- Born: United States
- Genres: Pop, rock
- Occupation: Music producer

= Dow Brain =

Dow Brain is an American music producer, songwriter/composer, and pianist. Brain's music production company, Underground Productions, Inc., was created in 1990 with partner Brad Young. Brain began working with Danny Wood of boy band New Kids on the Block in Boston. Danny Wood introduced Brain to Rich Cronin of the American pop band LFO. Brain is the co-writer and producer of both LFO's top 10 Billboard singles, "Summer Girls" and "Girl on TV." Brain has written and produced multiple Billboard charting albums and singles and has written music for films and TV shows, some include: Weeds, Kyle XY, The Sopranos, Greek, Scrubs, America's Funniest Videos, The Oprah Winfrey Show and several others.

==Career==
Brain also produced and recorded UK pop vocalist Lauren Bennett’s vocal for the LMFAO hit "Party Rock Anthem", which became a number 1 hit on the Billboard pop charts.

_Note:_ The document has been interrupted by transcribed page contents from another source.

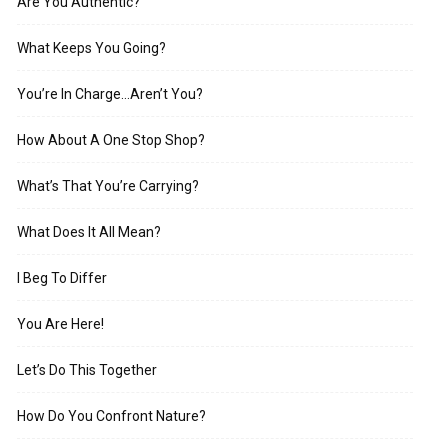
Are You Authentic?
What Keeps You Going?
You’re In Charge…Aren’t You?
How About A One Stop Shop?
What’s That You’re Carrying?
What Does It All Mean?
I Beg To Differ
You Are Here!
Let’s Do This Together
How Do You Confront Nature?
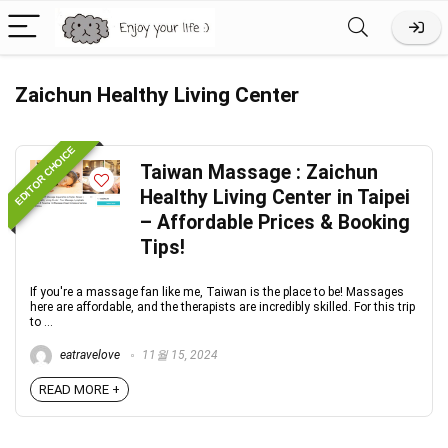
Zaichun Healthy Living Center
EDITOR CHOICE
Taiwan Massage : Zaichun
Healthy Living Center in Taipei
– Affordable Prices & Booking
Tips!
If you're a massage fan like me, Taiwan is the place to be! Massages
here are affordable, and the therapists are incredibly skilled. For this trip
to ...
eatravelove
11월 15, 2024
READ MORE +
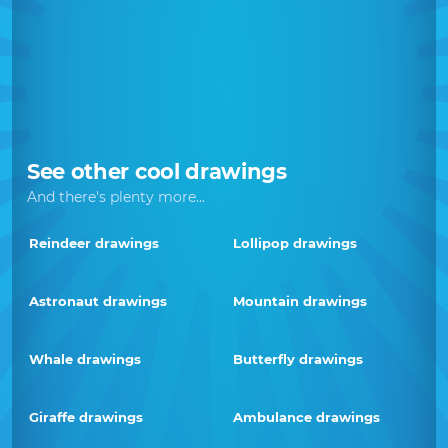
See other cool drawings
And there's plenty more...
Reindeer drawings
Lollipop drawings
Astronaut drawings
Mountain drawings
Whale drawings
Butterfly drawings
Giraffe drawings
Ambulance drawings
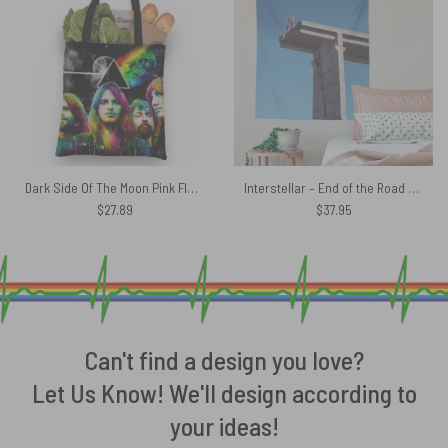
Dark Side Of The Moon Pink Floyd Band Tote Bag
Interstellar – End of the Road 2003 Pink Floyd Tapestry
$
27.89
$
37.95
Can't find a design you love?
Let Us Know! We'll design according to
your ideas!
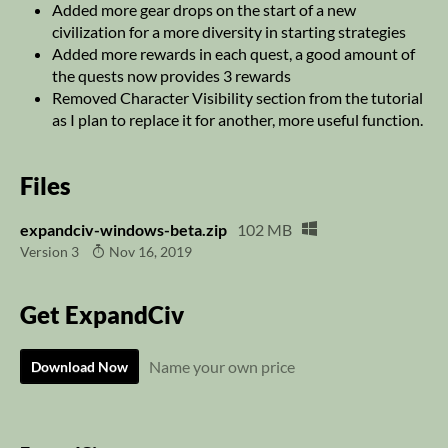
Added more gear drops on the start of a new
civilization for a more diversity in starting strategies
Added more rewards in each quest, a good amount of
the quests now provides 3 rewards
Removed Character Visibility section from the tutorial
as I plan to replace it for another, more useful function.
Files
expandciv-windows-beta.zip
102 MB
Version 3
Nov 16, 2019
Get ExpandCiv
Name your own price
Download Now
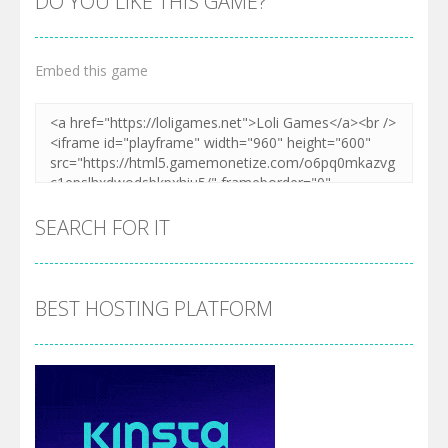
DO YOU LIKE THIS GAME?
Embed this game
SEARCH FOR IT
BEST HOSTING PLATFORM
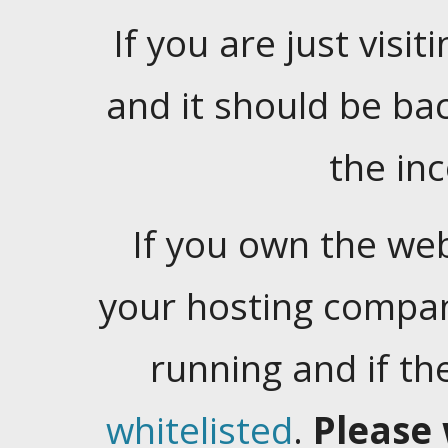
If you are just visiti
and it should be ba
the in
If you own the web
your hosting company
running and if t
whitelisted
.
Please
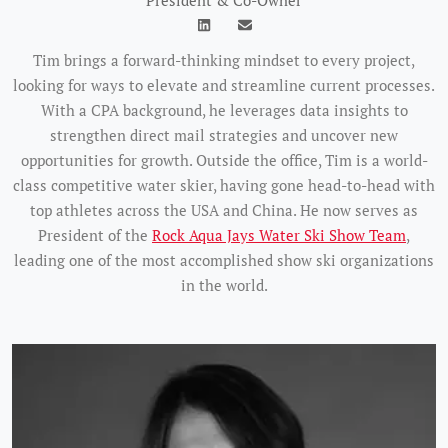
President & Co-Owner
Tim brings a forward-thinking mindset to every project,
looking for ways to elevate and streamline current processes.
With a CPA background, he leverages data insights to
strengthen direct mail strategies and uncover new
opportunities for growth. Outside the office, Tim is a world-
class competitive water skier, having gone head-to-head with
top athletes across the USA and China. He now serves as
President of the
Rock Aqua Jays Water Ski Show Team
,
leading one of the most accomplished show ski organizations
in the world.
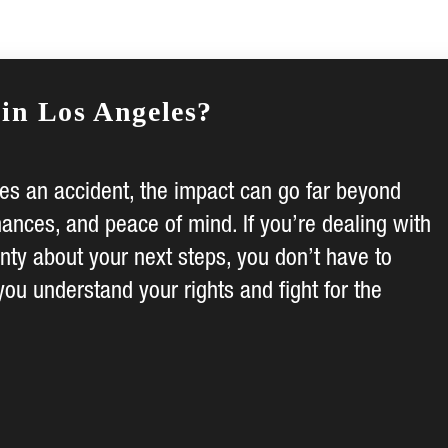
 in Los Angeles?
s an accident, the impact can go far beyond
nances, and peace of mind. If you’re dealing with
inty about your next steps, you don’t have to
you understand your rights and fight for the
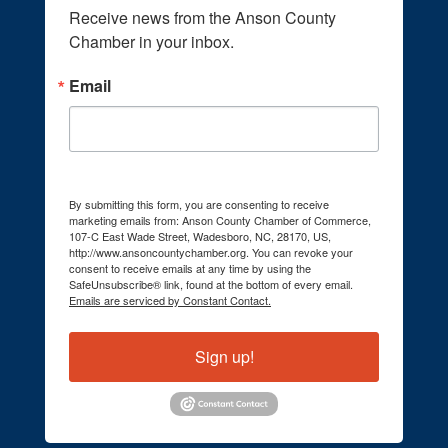
Receive news from the Anson County 
Chamber in your inbox.
Email
By submitting this form, you are consenting to receive
marketing emails from: Anson County Chamber of Commerce,
107-C East Wade Street, Wadesboro, NC, 28170, US,
http://www.ansoncountychamber.org. You can revoke your
consent to receive emails at any time by using the
SafeUnsubscribe® link, found at the bottom of every email.
Emails are serviced by Constant Contact.
Sign up!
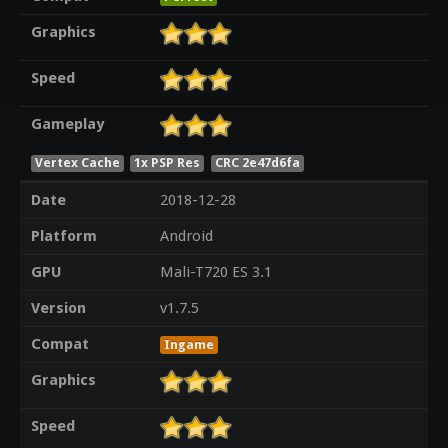
Graphics
Speed
Gameplay
Vertex Cache
1x PSP Res
CRC 2e47d6fa
Date
2018-12-28
Platform
Android
GPU
Mali-T720 ES 3.1
Version
v1.7.5
Compat
Ingame
Graphics
Speed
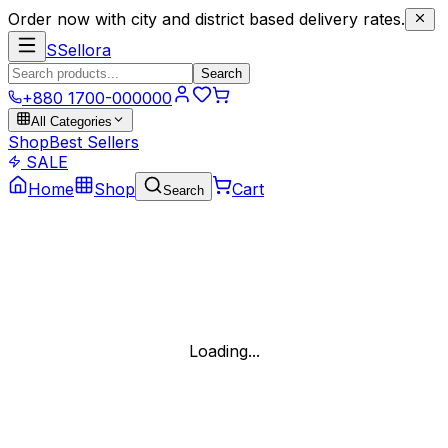
Order now with city and district based delivery rates.
S
Sellora
Search
+880 1700-000000
All Categories
Shop
Best Sellers
SALE
Home
Shop
Cart
Search
Loading...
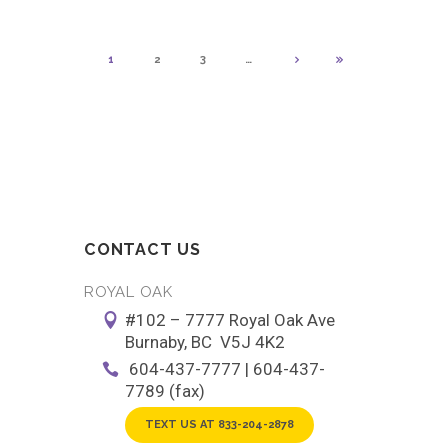
1
2
3
…
CONTACT US
ROYAL OAK
#102 – 7777 Royal Oak Ave
Burnaby, BC V5J 4K2
604-437-7777 | 604-437-
7789 (fax)
TEXT US AT 833-204-2878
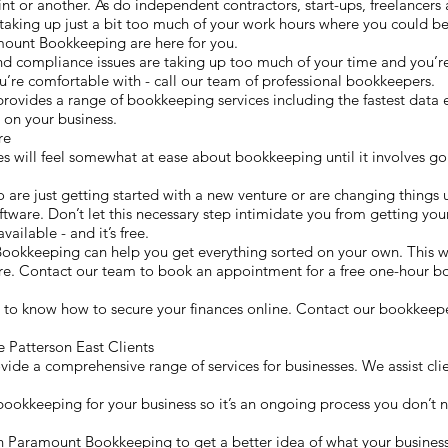
t or another. As do independent contractors, start-ups, freelancers a
king up just a bit too much of your work hours where you could be
amount Bookkeeping are here for you.
nd compliance issues are taking up too much of your time and you’re
’re comfortable with - call our team of professional bookkeepers.
ides a range of bookkeeping services including the fastest data en
 on your business.
are
es will feel somewhat at ease about bookkeeping until it involves go
o are just getting started with a new venture or are changing things u
tware. Don’t let this necessary step intimidate you from getting you
vailable - and it’s free.
ookkeeping can help you get everything sorted on your own. This
ure. Contact our team to book an appointment for a free one-hour 
 to know how to secure your finances online. Contact our bookkeepe
Patterson East Clients
de a comprehensive range of services for businesses. We assist clien
 bookkeeping for your business so it’s an ongoing process you don’t n
with Paramount Bookkeeping to get a better idea of what your busine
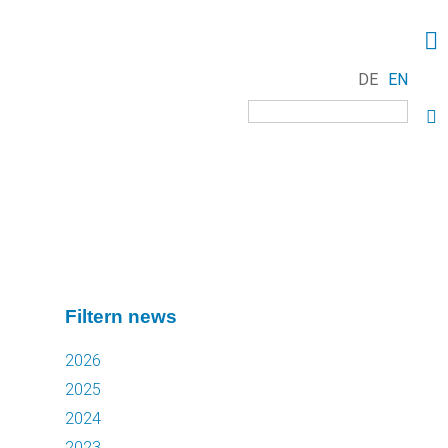
DE
EN
Keywords
Filtern news
2026
2025
2024
2023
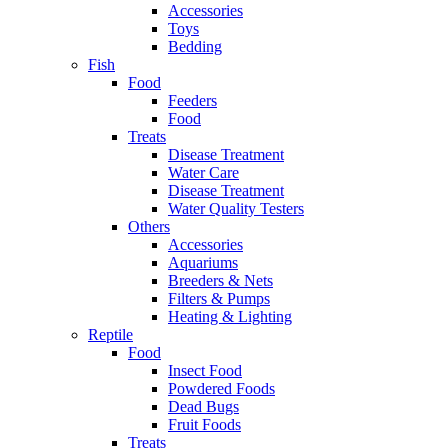
Accessories
Toys
Bedding
Fish
Food
Feeders
Food
Treats
Disease Treatment
Water Care
Disease Treatment
Water Quality Testers
Others
Accessories
Aquariums
Breeders & Nets
Filters & Pumps
Heating & Lighting
Reptile
Food
Insect Food
Powdered Foods
Dead Bugs
Fruit Foods
Treats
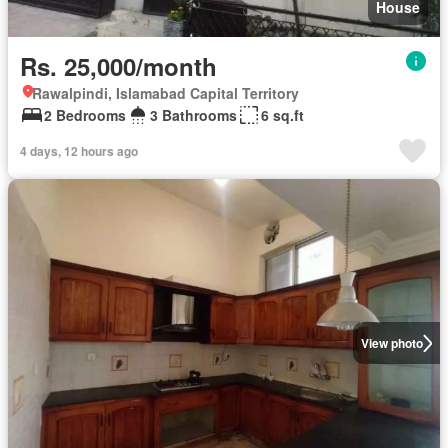
House
Rs. 25,000/month
Rawalpindi, Islamabad Capital Territory
2 Bedrooms
3 Bathrooms
6 sq.ft
4 days, 12 hours ago
View photo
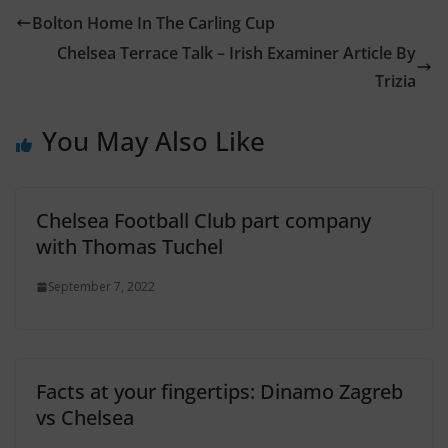
Bolton Home In The Carling Cup
Chelsea Terrace Talk – Irish Examiner Article By
Trizia
You May Also Like
Chelsea Football Club part company
with Thomas Tuchel
September 7, 2022
Facts at your fingertips: Dinamo Zagreb
vs Chelsea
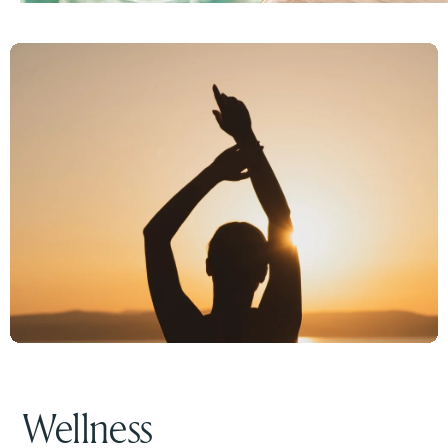
Wellness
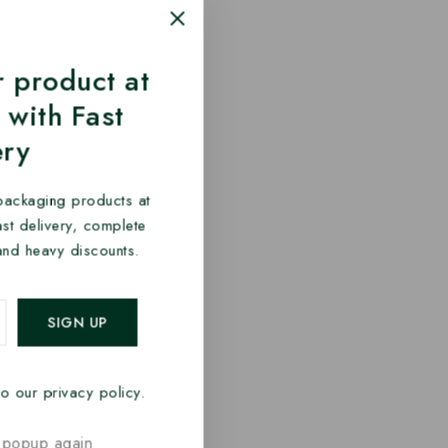
 product at
 with Fast
ery
packaging products at
fast delivery, complete
and heavy discounts.
o our privacy policy.
 popup again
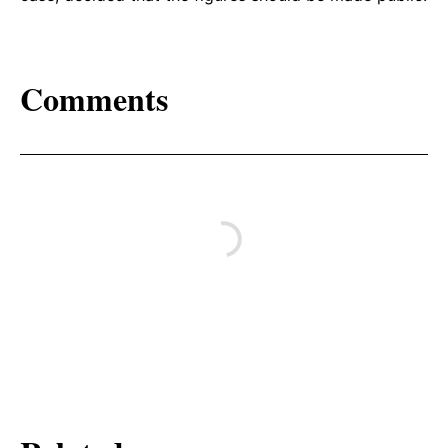
Comments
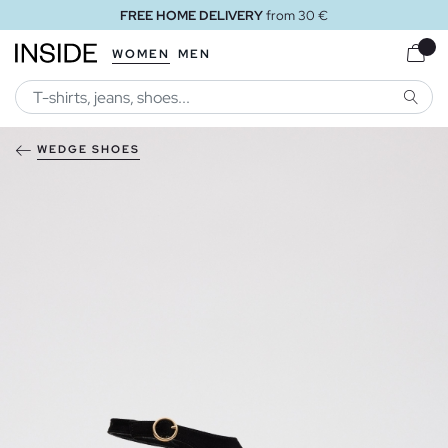
FREE HOME DELIVERY
from 30 €
WOMEN
MEN
SEARC
WEDGE SHOES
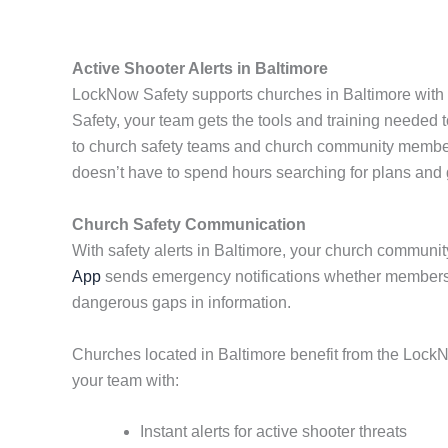
Active Shooter Alerts in Baltimore
LockNow Safety supports churches in Baltimore with r
Safety, your team gets the tools and training needed 
to church safety teams and church community members
doesn’t have to spend hours searching for plans and
Church Safety Communication
With safety alerts in Baltimore, your church community
App
sends emergency notifications whether members a
dangerous gaps in information.
Churches located in Baltimore benefit from the LockN
your team with:
Instant alerts for active shooter threats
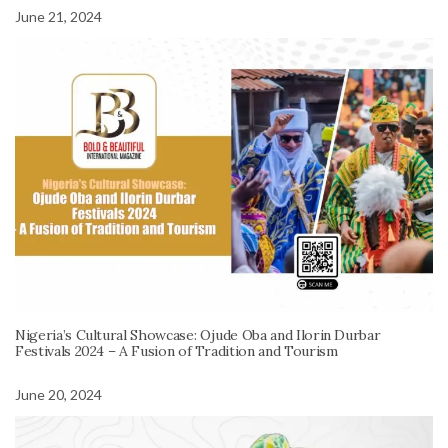
June 21, 2024
Nigeria’s Cultural Showcase: Ojude Oba and Ilorin Durbar
Festivals 2024 – A Fusion of Tradition and Tourism
June 20, 2024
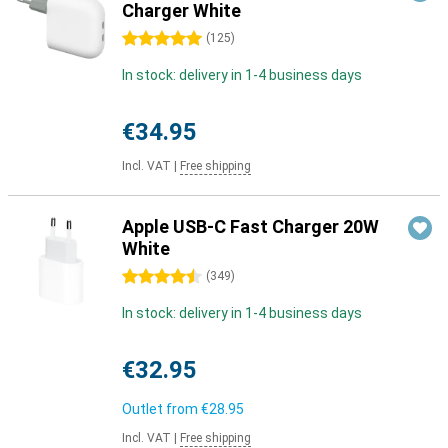
Charger White
5 stars
(
125
)
In stock: delivery in 1-4 business days
€34.95
Incl. VAT
|
Free shipping
Apple USB-C Fast Charger 20W
White
4.5 stars
(
349
)
In stock: delivery in 1-4 business days
€32.95
Outlet from
€28.95
Incl. VAT
|
Free shipping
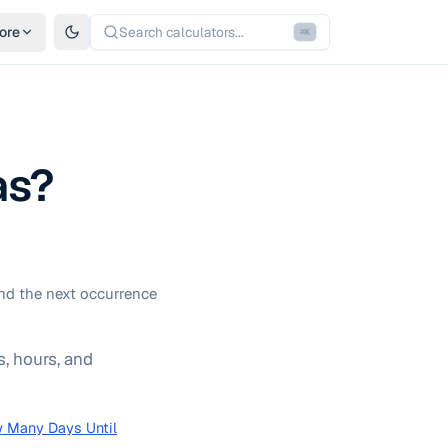
ore
Search calculators...
⌘
K
as?
nd the next occurrence
, hours, and
 Many Days Until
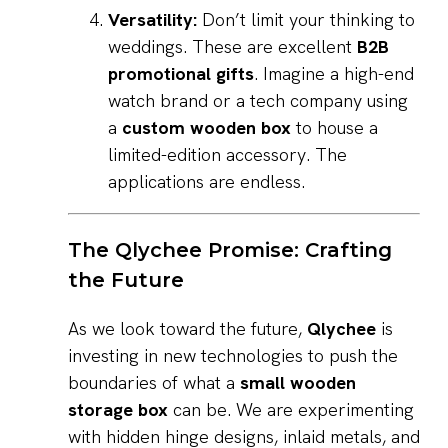
Versatility:
Don’t limit your thinking to
weddings. These are excellent
B2B
promotional gifts
. Imagine a high-end
watch brand or a tech company using
a
custom wooden box
to house a
limited-edition accessory. The
applications are endless.
The Qlychee Promise: Crafting
the Future
As we look toward the future,
Qlychee
is
investing in new technologies to push the
boundaries of what a
small wooden
storage box
can be. We are experimenting
with hidden hinge designs, inlaid metals, and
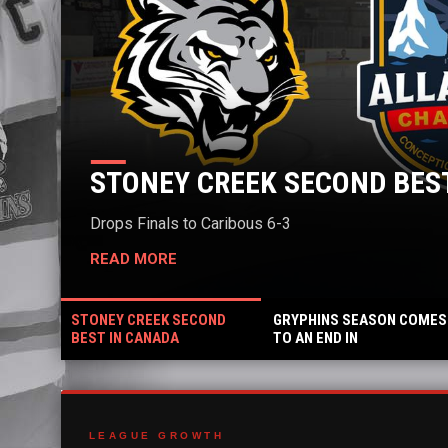
STONEY CREEK SECOND BEST IN C
rops Finals to Caribous 6-3
READ MORE
STONEY CREEK SECOND
GRYPHINS SEASON COMES
BEST IN CANADA
TO AN END IN
QUARTERFINALS
LEAGUE GROWTH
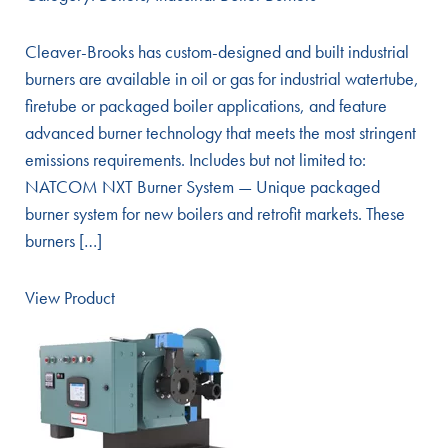
Cleaver-Brooks has custom-designed and built industrial
burners are available in oil or gas for industrial watertube,
firetube or packaged boiler applications, and feature
advanced burner technology that meets the most stringent
emissions requirements. Includes but not limited to:
NATCOM NXT Burner System — Unique packaged
burner system for new boilers and retrofit markets. These
burners […]
View Product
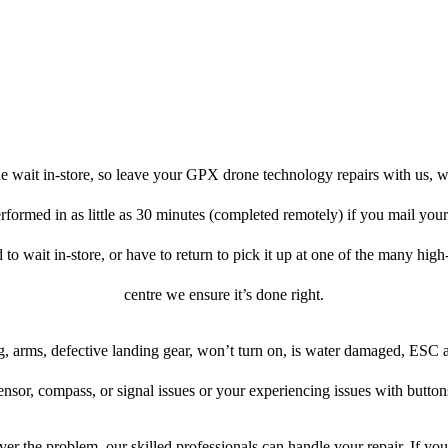
e wait in-store, so leave your GPX drone technology repairs with us, w
erformed in as little as 30 minutes (completed remotely) if you mail yo
d to wait in-store, or have to return to pick it up at one of the many high-
centre we ensure it’s done right.
, arms, defective landing gear, won’t turn on, is water damaged, ESC 
ensor, compass, or signal issues or your experiencing issues with button
er the problem, our skilled professionals can handle your repair. If y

Brain's other credits and discography also include Compositions for the Do It Again film score -- Robert Patton-Spruill’s documentary about The Boston Globe reporter Geoff Edgers' quest to reunite The Kinks; the theme song and much of the score for the TV Land hit series How'd You Get So Rich? featuring Joan Rivers; and the theme song for the History Channel series The Works.

Brain has produced five RIAA certified Platinum and Gold albums and singles, including a Platinum single for the number-one selling song "Summer Girls", recorded by LFO on Arista Records.